En ces temps de course effrénée aux cadeaux de Noël, la sortie sur les écrans du documentaire de Manuel Poirier aura au moins l’avantage de nous faire relativiser les retentissantes mises sur le marché de la PlayStation 2 ou du quatrième tome des aventures d’Harry Potter. En s’intéressant aux histoires difficiles de quatre enfants placés en famille d’accueil ou en foyer, De la lumière quand même rétablit (pour un temps ?) notre échelle des valeurs, sérieusement mise à mal par les joies de la consommation. A l’occasion d’un documentaire pour France 3 sur l’enfance en France, Manuel Poirier parcourt les centres d’accueil et rencontre Mickaël, Sébastien, Mehdi et Ali, des petits garçons âgés de 9 à 12 ans. Touché par leur parcours traumatique, il décide de leur donner la parole plus longtemps en leur consacrant un film : De la lumière quand même.

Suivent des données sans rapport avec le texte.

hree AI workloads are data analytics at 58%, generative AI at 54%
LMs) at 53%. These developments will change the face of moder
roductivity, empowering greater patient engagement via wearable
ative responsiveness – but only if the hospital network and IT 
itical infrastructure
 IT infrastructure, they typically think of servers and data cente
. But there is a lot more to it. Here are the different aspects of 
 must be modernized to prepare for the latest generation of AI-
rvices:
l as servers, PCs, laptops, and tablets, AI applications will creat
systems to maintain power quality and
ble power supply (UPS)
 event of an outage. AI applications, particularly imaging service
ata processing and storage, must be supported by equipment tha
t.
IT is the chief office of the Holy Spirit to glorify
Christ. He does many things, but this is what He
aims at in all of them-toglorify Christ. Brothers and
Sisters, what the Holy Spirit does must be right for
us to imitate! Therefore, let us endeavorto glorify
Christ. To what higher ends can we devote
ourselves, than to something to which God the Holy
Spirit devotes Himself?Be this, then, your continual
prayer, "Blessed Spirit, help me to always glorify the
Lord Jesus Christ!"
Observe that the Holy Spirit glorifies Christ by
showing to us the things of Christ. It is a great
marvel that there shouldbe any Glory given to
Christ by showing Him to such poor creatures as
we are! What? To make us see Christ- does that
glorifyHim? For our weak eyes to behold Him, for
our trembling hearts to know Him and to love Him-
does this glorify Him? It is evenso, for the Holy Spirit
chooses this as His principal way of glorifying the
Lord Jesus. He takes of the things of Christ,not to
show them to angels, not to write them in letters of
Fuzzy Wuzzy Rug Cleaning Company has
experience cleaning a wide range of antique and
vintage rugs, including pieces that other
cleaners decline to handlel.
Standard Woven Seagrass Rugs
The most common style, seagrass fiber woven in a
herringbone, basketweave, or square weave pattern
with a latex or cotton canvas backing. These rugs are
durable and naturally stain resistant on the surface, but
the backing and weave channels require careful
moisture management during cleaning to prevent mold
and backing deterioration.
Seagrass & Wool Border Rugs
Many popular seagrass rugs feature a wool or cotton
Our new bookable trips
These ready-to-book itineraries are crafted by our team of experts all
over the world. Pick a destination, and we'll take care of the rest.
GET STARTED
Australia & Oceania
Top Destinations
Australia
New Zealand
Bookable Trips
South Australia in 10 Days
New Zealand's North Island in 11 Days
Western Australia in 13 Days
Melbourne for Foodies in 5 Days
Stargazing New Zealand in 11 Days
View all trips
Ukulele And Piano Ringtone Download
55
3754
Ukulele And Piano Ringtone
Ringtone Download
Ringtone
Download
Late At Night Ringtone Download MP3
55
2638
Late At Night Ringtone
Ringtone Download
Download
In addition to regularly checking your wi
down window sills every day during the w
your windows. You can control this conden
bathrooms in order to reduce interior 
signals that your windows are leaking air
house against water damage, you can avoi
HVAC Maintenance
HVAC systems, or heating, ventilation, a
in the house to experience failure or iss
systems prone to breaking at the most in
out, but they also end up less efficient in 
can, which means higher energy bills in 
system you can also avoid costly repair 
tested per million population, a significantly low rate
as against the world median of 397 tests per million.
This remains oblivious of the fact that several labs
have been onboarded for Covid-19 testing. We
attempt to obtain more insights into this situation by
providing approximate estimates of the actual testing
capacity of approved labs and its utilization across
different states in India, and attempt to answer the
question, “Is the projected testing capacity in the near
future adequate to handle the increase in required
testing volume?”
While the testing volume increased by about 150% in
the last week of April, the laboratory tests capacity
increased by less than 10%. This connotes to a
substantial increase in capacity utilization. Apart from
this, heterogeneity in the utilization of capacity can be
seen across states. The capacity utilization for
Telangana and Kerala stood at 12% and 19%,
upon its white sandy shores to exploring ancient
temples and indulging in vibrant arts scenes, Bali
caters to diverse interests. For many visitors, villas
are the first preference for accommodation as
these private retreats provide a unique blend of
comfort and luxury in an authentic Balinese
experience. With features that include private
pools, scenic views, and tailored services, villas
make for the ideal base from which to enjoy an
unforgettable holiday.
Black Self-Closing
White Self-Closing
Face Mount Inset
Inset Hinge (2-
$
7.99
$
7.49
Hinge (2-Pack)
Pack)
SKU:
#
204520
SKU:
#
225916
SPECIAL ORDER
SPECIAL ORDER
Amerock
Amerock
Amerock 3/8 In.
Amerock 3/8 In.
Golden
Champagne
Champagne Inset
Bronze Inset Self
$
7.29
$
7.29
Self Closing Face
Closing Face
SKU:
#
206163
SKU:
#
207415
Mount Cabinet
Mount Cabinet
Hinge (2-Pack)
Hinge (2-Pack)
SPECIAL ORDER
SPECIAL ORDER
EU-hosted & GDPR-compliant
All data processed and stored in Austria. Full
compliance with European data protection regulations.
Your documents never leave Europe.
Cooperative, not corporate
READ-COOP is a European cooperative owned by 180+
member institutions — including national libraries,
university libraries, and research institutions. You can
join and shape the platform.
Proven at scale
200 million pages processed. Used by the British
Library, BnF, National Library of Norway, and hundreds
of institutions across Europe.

Dénué de tout misérabilisme, le long métrage de Manuel Poirier repose sur la simplicité de son dispositif : constamment en hors-champ, le cinéaste pose des questions aux enfants qui ont été libre de choisir leur endroit préféré pour passer à la postérité. Cadrés la plupart du temps en gros plans, ces entretiens font la part belle aux visages, singulières trognes déjà amochées par les vicissitudes d’existences contrariées. A l’intérieur de l’abri de jardin en bois duquel il peut entendre « le vent souffler et les oiseaux siffler », Mickaël raconte pudiquement les raisons de sa présence au foyer (des parents irresponsables, tâtant un peu trop volontiers de la bouteille) et répond aux questions du cinéaste avec une franchise et un bon sens désarmants. Si la parole est loin d’être fluide, révélant par ses hésitations et ses maladresses de langage un retard scolaire souvent inhérent aux « cas difficiles », on y retrouve heureusement une fantaisie toute enfantine que Manuel Poirier ne s’est pas privé d’enregistrer, histoire de laisser fuser la lumière dans ces trop grandes portions d’ombre. Le cinéaste d’ailleurs n’est finalement pas pour grand-chose dans la réussite de ce documentaire animé de main de maître par les propos de ses jeunes protagonistes. Aux questions parfois pas très finaudes de Poirier, du style « qu’est-ce que tu voudrais changer dans le monde ? », les réponses échappent aux lieux communs, et Mickaël de s’engager dans une fastidieuse description du rond-point près de chez lui où « l’on n’a pas mis comme il faut le feu rouge devant le bar-tabac »… Même chose pour les explorations pseudo-psychanalytiques de Poirier qui tombent vite à plat quand Sébastien, de loin le plus « problématique » des garçons filmés, lui rétorque, un peu surpris par la question, qu’il ne rêve pas.
Au cœur de ce documentaire, la parole de l’enfant n’est jamais revancharde, ni accusatrice. Ponctuée de sourires, elle laisse encore planer l’espoir d’un futur ouvert pour ces petits « marginaux malgré eux ». Alors on se risque à espérer très fort que ces rêves, réunis pour la plupart dans la sage trilogie -famille, maison, travail-, aient au moins une opportunité de se concrétiser.